Suzannah has held the following positions

  • Master Facilitator, StoryIQ
  • Senior Consultant – Data Strategy, Training & Facilitation, Change Management, Guidehouse
  • Program Analyst and Trainer/Facilitator (Contractor through Apprio, Inc.), USAID
  • Special Assistant to the Executive Director, AidData
  • Program Assistant for Monitoring and Evaluation and the Frontiers in Development Forum, USAID


  • Master of Global Human Development, Georgetown University
  • Bachelor of Science in Business Administration in International Studies, The Ohio State University Fisher College of Business
  • Bachelor of Arts in Russian Studies, The Ohio State University

Suzannah’s Recent Keynotes and Conference Talks

  • The Art of Data Storytelling, CPA Ontario Data Analytics & Insights Conference, 2022
  • Increasing the Utilization of Evaluations, American Evaluation Association, 2019
  • The Secret Life of Dashboards, MERL Tech, 2019

Interview with Suzannah

Practical, engaging, and fun.
I bring in content that is interesting to me personally like fun facts, studies, anecdotes, or books I’m reading to keep the content fresh. I also provide plenty of opportunities for others to share the things they find interesting about the content and beyond. I think providing opportunities for participants to root the content in their own enthusiasm and context provides for an engaging learning experience for everyone.
I used to play a role very similar to many of the learners we teach, and I understand the pain points they face because I used to face them myself. Anytime I am facilitating content, I try to make it as practical as possible by explaining common pitfalls, cautionary tales, and success stories that I’ve seen in my own work.
I used to deliver exclusively in-person training, but, like most of us, had to shift quickly to adjust to the virtual environment. I was skeptical at first, but I begrudgingly began to accept that virtual training has a number of benefits over in-person training. Virtual training eases participation for quieter voices – as an introvert, when I’m a training participant, I’m not someone who likes to raise my hand and share my thoughts in-person, but I will absolutely participate in polls, a chat, or use annotations. I’ve found this to be true for others in my trainings as well. Virtually, I find I have more individual participants than in-person because there are more “light-touch” opportunities to do so.
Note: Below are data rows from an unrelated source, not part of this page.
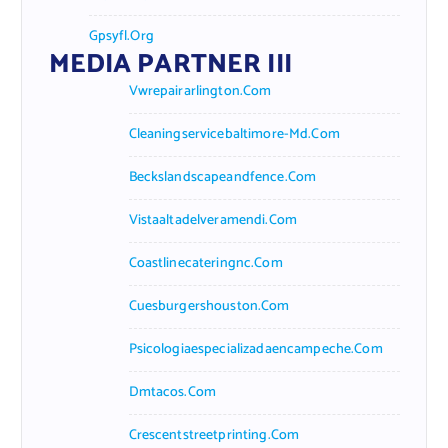
Gpsyfl.org
MEDIA PARTNER III
Vwrepairarlington.com
Cleaningservicebaltimore-Md.com
Beckslandscapeandfence.com
Vistaaltadelveramendi.com
Coastlinecateringnc.com
Cuesburgershouston.com
Psicologiaespecializadaencampeche.com
Dmtacos.com
Crescentstreetprinting.com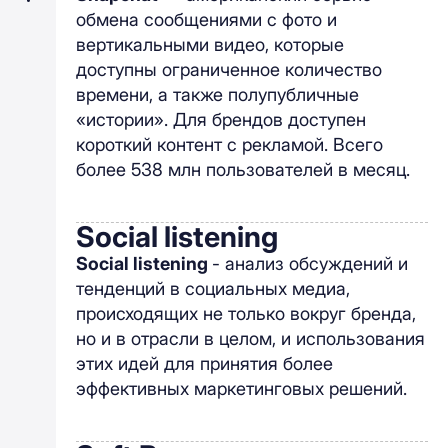
обмена сообщениями с фото и
вертикальными видео, которые
доступны ограниченное количество
времени, а также полупубличные
«истории». Для брендов доступен
короткий контент с рекламой. Всего
более 538 млн пользователей в месяц.
Social listening
Social listening
- анализ обсуждений и
тенденций в социальных медиа,
происходящих не только вокруг бренда,
но и в отрасли в целом, и использования
этих идей для принятия более
эффективных маркетинговых решений.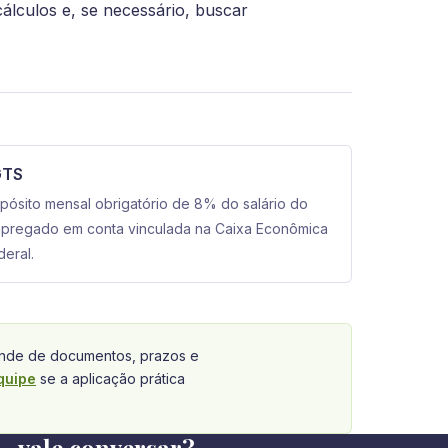
álculos e, se necessário, buscar
GTS
pósito mensal obrigatório de 8% do salário do
pregado em conta vinculada na Caixa Econômica
deral.
de de documentos, prazos e
quipe
se a aplicação prática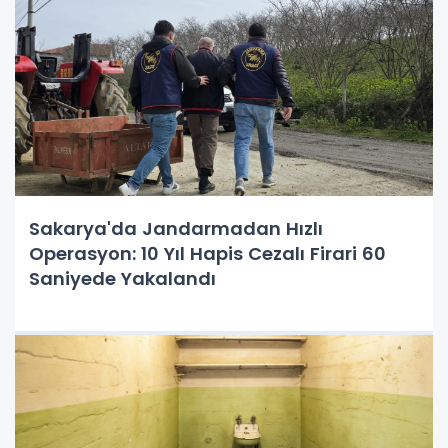
Sakarya'da Jandarmadan Hızlı
Operasyon: 10 Yıl Hapis Cezalı Firari 60
Saniyede Yakalandı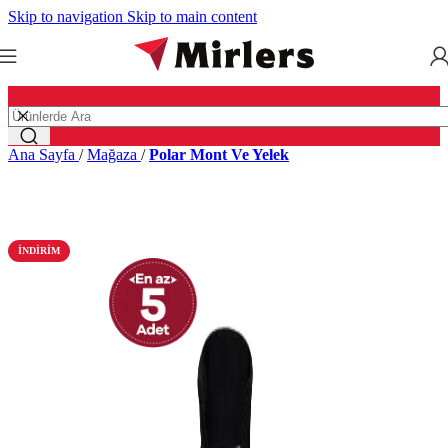
Skip to navigation
Skip to main content
Ana Sayfa
/
Mağaza
/
Polar Mont Ve Yelek
İNDIRIM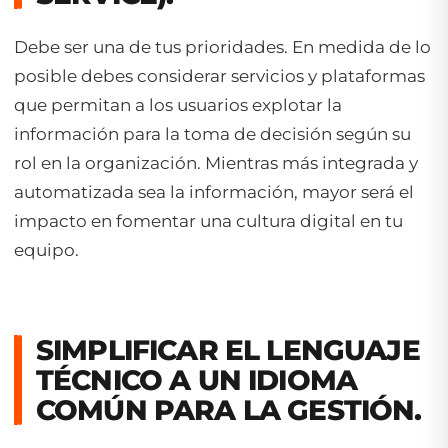
Debe ser una de tus prioridades. En medida de lo
posible debes considerar servicios y plataformas
que permitan a los usuarios explotar la
información para la toma de decisión según su
rol en la organización. Mientras más integrada y
automatizada sea la información, mayor será el
impacto en fomentar una cultura digital en tu
equipo.
SIMPLIFICAR EL LENGUAJE
TÉCNICO A UN IDIOMA
COMÚN PARA LA GESTIÓN.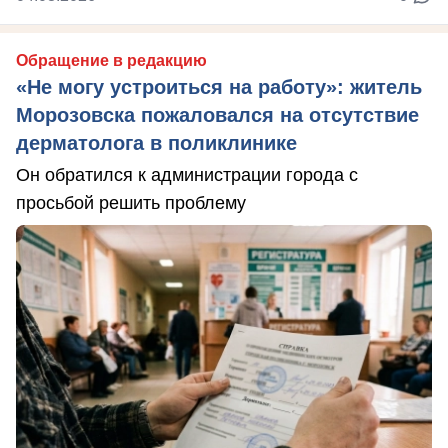
Обращение в редакцию
«Не могу устроиться на работу»: житель
Морозовска пожаловался на отсутствие
дерматолога в поликлинике
Он обратился к администрации города с
просьбой решить проблему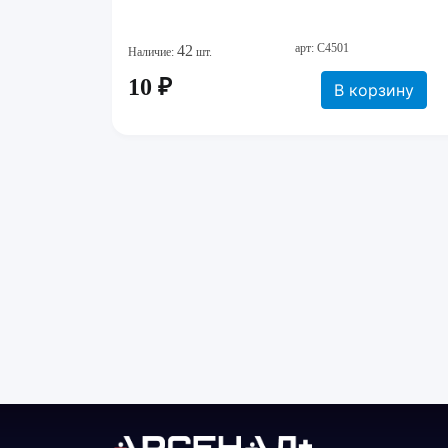
арт: C4501
42
Наличие:
шт.
10 ₽
В корзину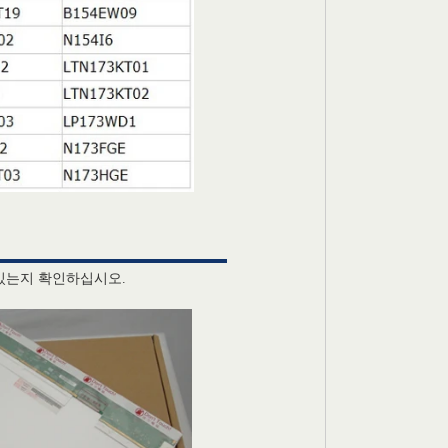
있는지 확인하십시오.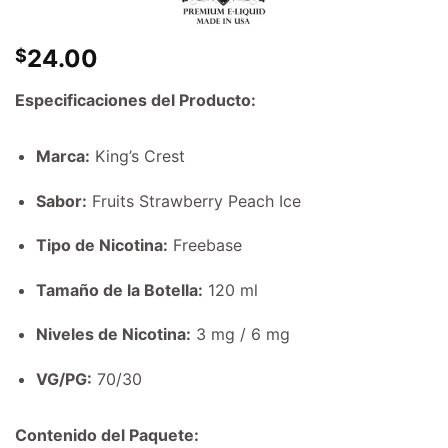
24.00
$
Especificaciones del Producto:
Marca:
King’s Crest
Sabor:
Fruits Strawberry Peach Ice
Tipo de Nicotina:
Freebase
Tamaño de la Botella:
120 ml
Niveles de Nicotina:
3 mg / 6 mg
VG/PG:
70/30
Contenido del Paquete: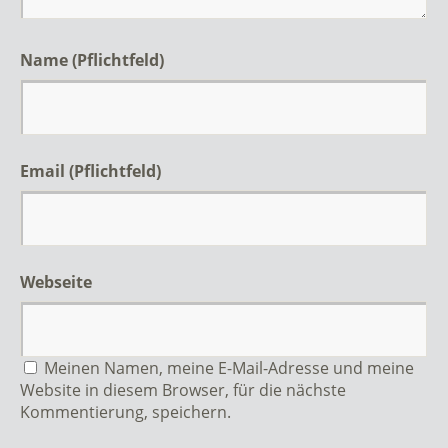
Name (Pflichtfeld)
Email (Pflichtfeld)
Webseite
Meinen Namen, meine E-Mail-Adresse und meine
Website in diesem Browser, für die nächste
Kommentierung, speichern.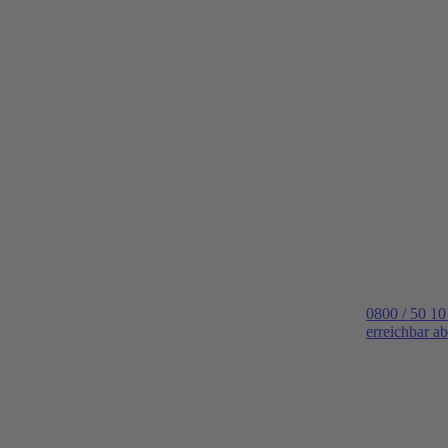
0800 / 50 10
erreichbar a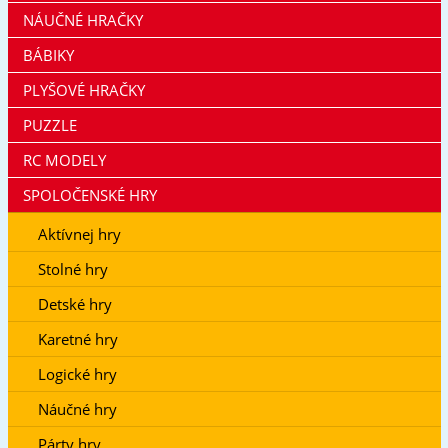
NÁUČNÉ HRAČKY
BÁBIKY
PLYŠOVÉ HRAČKY
PUZZLE
RC MODELY
SPOLOČENSKÉ HRY
Aktívnej hry
Stolné hry
Detské hry
Karetné hry
Logické hry
Náučné hry
Párty hry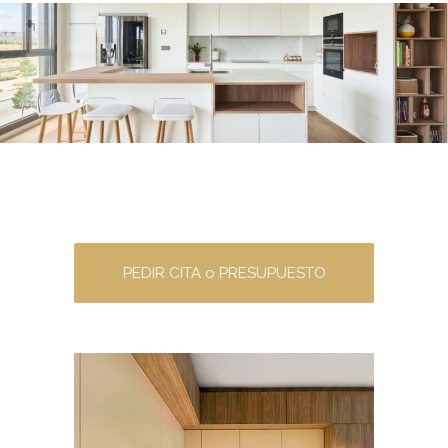
PEDIR CITA o PRESUPUESTO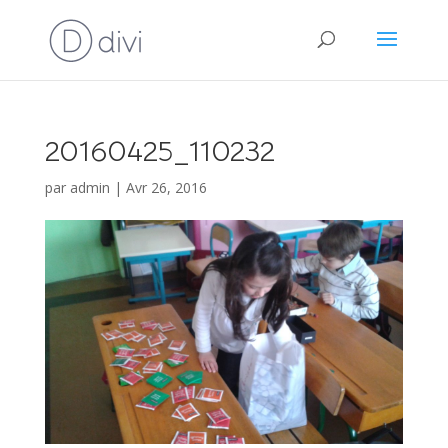
20160425_110232
par
admin
|
Avr 26, 2016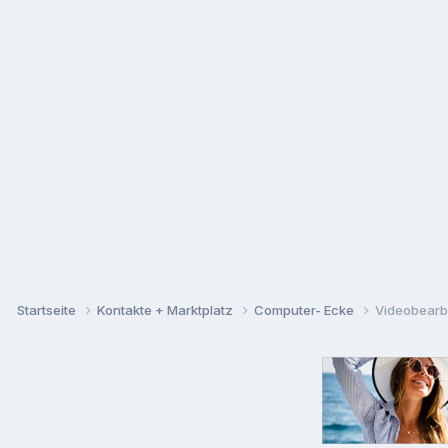
Startseite
Kontakte + Marktplatz
Computer- Ecke
Videobearb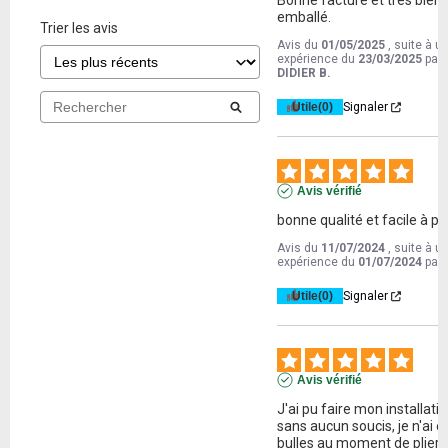
Bonne facture et très bien 
emballé.
Trier les avis
Avis du
01/05/2025
, suite à u
expérience du
23/03/2025
par
DIDIER B.
Utile
(0)
Signaler
Avis vérifié
bonne qualité et facile à pli
Avis du
11/07/2024
, suite à u
expérience du
01/07/2024
par
Utile
(0)
Signaler
Avis vérifié
J'ai pu faire mon installatio
sans aucun soucis, je n'ai eu
bulles au moment de plier l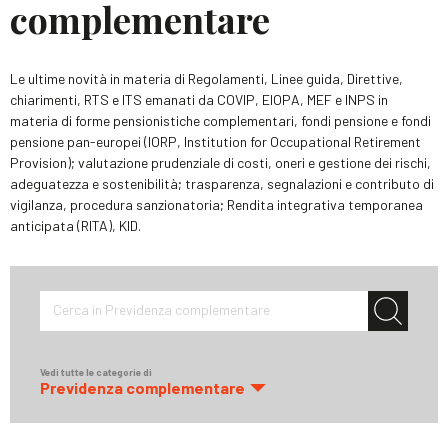
complementare
Le ultime novità in materia di Regolamenti, Linee guida, Direttive,
chiarimenti, RTS e ITS emanati da COVIP, EIOPA, MEF e INPS in
materia di forme pensionistiche complementari, fondi pensione e fondi
pensione pan-europei (IORP, Institution for Occupational Retirement
Provision); valutazione prudenziale di costi, oneri e gestione dei rischi,
adeguatezza e sostenibilità; trasparenza, segnalazioni e contributo di
vigilanza, procedura sanzionatoria; Rendita integrativa temporanea
anticipata (RITA), KID.
Cerca in Previdenza complementare
Vedi tutte le categorie di
Previdenza complementare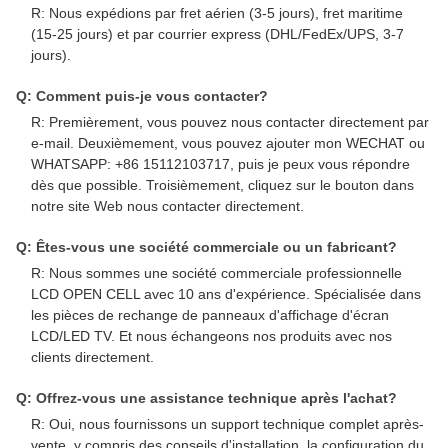
R: Nous expédions par fret aérien (3-5 jours), fret maritime
(15-25 jours) et par courrier express (DHL/FedEx/UPS, 3-7
jours).
Q: Comment puis-je vous contacter?
R: Premièrement, vous pouvez nous contacter directement par
e-mail. Deuxièmement, vous pouvez ajouter mon WECHAT ou
WHATSAPP: +86 15112103717, puis je peux vous répondre
dès que possible. Troisièmement, cliquez sur le bouton dans
notre site Web nous contacter directement.
Q: Êtes-vous une société commerciale ou un fabricant?
R: Nous sommes une société commerciale professionnelle
LCD OPEN CELL avec 10 ans d'expérience. Spécialisée dans
les pièces de rechange de panneaux d'affichage d'écran
LCD/LED TV. Et nous échangeons nos produits avec nos
clients directement.
Q: Offrez-vous une assistance technique après l'achat?
R: Oui, nous fournissons un support technique complet après-
vente, y compris des conseils d'installation, la configuration du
Virtual training is efficient – it’s much easier to log into a Zoom or Webex space for a few hours during the working day than budget time to commute to a central location. At StoryIQ, we can span our content over the course of a few days for a few hours each day, freeing up the rest of the time for participants to take care of their emails and hold meetings without disrupting their schedule.

Virtual training is flexible – certainly, it is possible to pivot mid-flight during in-person trainings, but it has not been uncommon for my virtual participants to focus on a specific area and signal to me that they’d like to move “off script” to dig deeper into a specific area. Facilitating virtually makes it easy and efficient for me to pivot and pull up additional content I have on my computer or demo a resource on the fly without impacting the rest of the agenda.

And finally, virtual training is tree-friendly – no printouts!
Before moving to a mostly-remote schedule, I began my facilitation career facilitating exclusively in-person. While virtual facilitation has grown on me, there are a few benefits to in-person training that I haven’t yet been able to replicate one for one in the virtual environment. In-person training has a team-building element baked in – due to the nature of being in-person with colleagues working together to learn something or solve a problem creates a team-building dynamic that is amplified in person.

In-person training also puts real time feedback front and center – I know in an instant when I need to pick up the pace, slow down, or immediately retire a joke, which creates a natural and fluid dynamic between me and the participants.

Finally, in-person training maximizes group and breakout discussions – there’s something about physically seeing someone’s facial expressions that can prompt thoughtful follow-up questions or signal to dig more deeply into sticking points.

Data to Insights. Demonstrating how the data analysis process is relevant for everyone – not just people with fancy degrees or who know how to code – is one of the reasons why I do this job. My personal favorite portion of the class is the point-and click Excel demo. On paper, this sounds incredibly boring, but the way our activity is structured makes it much less of a dry demo and more of a scavenger hunt to trace lines of inquiry. It’s fun. And it makes my day when I discover that a learner has developed a newfound enthusiasm for Excel.
When I’m not delivering training, year-round I’m either reading a book, cooking something new, or hanging out with my husband, Soham, and our dog, Stuart. We also like to be outdoors and like to take advantage of the many hiking trails and “ski” slopes (we are both snowboarders) in New England.